Data =>
((

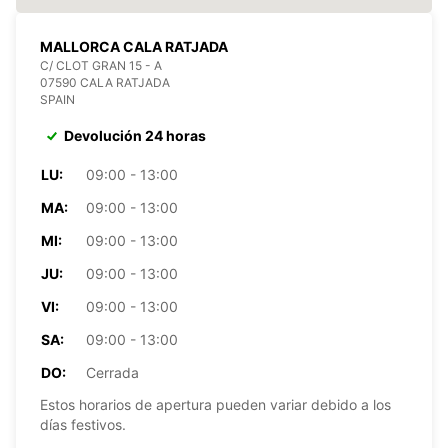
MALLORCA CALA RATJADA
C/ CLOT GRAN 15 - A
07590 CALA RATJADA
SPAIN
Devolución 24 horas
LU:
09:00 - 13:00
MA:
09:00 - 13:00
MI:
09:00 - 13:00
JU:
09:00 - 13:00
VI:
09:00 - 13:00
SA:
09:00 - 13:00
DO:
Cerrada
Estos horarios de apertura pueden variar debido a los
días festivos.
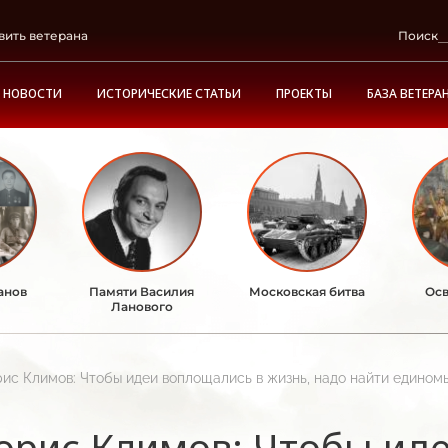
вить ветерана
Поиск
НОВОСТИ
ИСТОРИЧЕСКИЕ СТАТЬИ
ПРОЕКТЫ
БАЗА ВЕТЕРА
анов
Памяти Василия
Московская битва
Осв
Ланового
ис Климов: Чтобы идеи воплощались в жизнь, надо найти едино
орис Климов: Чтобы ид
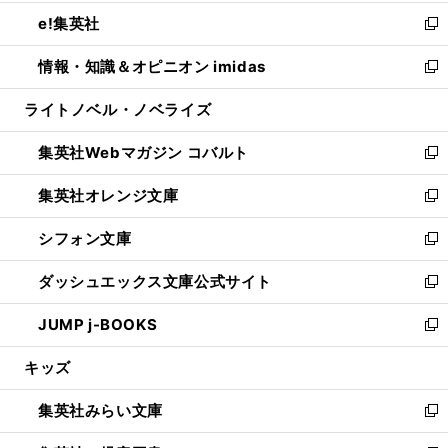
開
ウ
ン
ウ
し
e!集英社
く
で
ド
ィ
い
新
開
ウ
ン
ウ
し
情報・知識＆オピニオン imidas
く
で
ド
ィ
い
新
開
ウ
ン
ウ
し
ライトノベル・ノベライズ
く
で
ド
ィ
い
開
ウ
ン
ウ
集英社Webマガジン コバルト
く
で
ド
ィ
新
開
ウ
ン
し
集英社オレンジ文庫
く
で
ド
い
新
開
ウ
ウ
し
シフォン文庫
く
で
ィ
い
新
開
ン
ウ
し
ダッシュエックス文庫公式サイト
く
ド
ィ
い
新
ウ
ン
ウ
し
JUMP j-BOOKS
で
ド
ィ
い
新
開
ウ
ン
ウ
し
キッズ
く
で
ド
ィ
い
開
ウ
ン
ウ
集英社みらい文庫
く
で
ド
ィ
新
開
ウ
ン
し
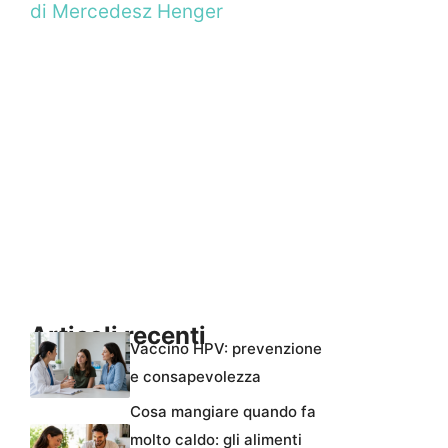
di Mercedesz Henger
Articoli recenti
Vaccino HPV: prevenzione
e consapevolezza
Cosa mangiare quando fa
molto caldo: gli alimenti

))

The task => Any picture in the material is to be dropped; the rest is repeated exactly.

Solved problem =>
MALLORCA CALA RATJADA
C/ CLOT GRAN 15 - A
07590 CALA RATJADA
SPAIN
Devolución 24 horas
LU:
09:00 - 13:00
MA:
09:00 - 13:00
MI:
09:00 - 13:00
JU:
09:00 - 13:00
VI:
09:00 - 13:00
SA:
09:00 - 13:00
DO:
Cerrada
Estos horarios de apertura pueden variar debido a los
días festivos.
вить ветерана
Поиск
НОВОСТИ
ИСТОРИЧЕСКИЕ СТАТЬИ
ПРОЕКТЫ
БАЗА ВЕТЕРА
анов
Памяти Василия
Московская битва
Осв
Ланового
ис Климов: Чтобы идеи воплощались в жизнь, надо найти едино
орис Климов: Чтобы ид
開
ウ
ン
ウ
し
e!集英社
く
で
ド
ィ
い
新
開
ウ
ン
ウ
し
情報・知識＆オピニオン imidas
く
で
ド
ィ
い
新
開
ウ
ン
ウ
し
ライトノベル・ノベライズ
く
で
ド
ィ
い
開
ウ
ン
ウ
集英社Webマガジン コバルト
く
で
ド
ィ
新
開
ウ
ン
し
集英社オレンジ文庫
く
で
ド
い
新
開
ウ
ウ
し
シフォン文庫
く
で
ィ
い
新
開
ン
ウ
し
ダッシュエックス文庫公式サイト
く
ド
ィ
い
新
ウ
ン
ウ
し
JUMP j-BOOKS
で
ド
ィ
い
新
開
ウ
ン
ウ
し
キッズ
く
で
ド
ィ
い
開
ウ
ン
ウ
集英社みらい文庫
く
で
ド
ィ
新
開
ウ
ン
し
di Mercedesz Henger
Articoli recenti
Vaccino HPV: prevenzione
e consapevolezza
Cosa mangiare quando fa
molto caldo: gli alimenti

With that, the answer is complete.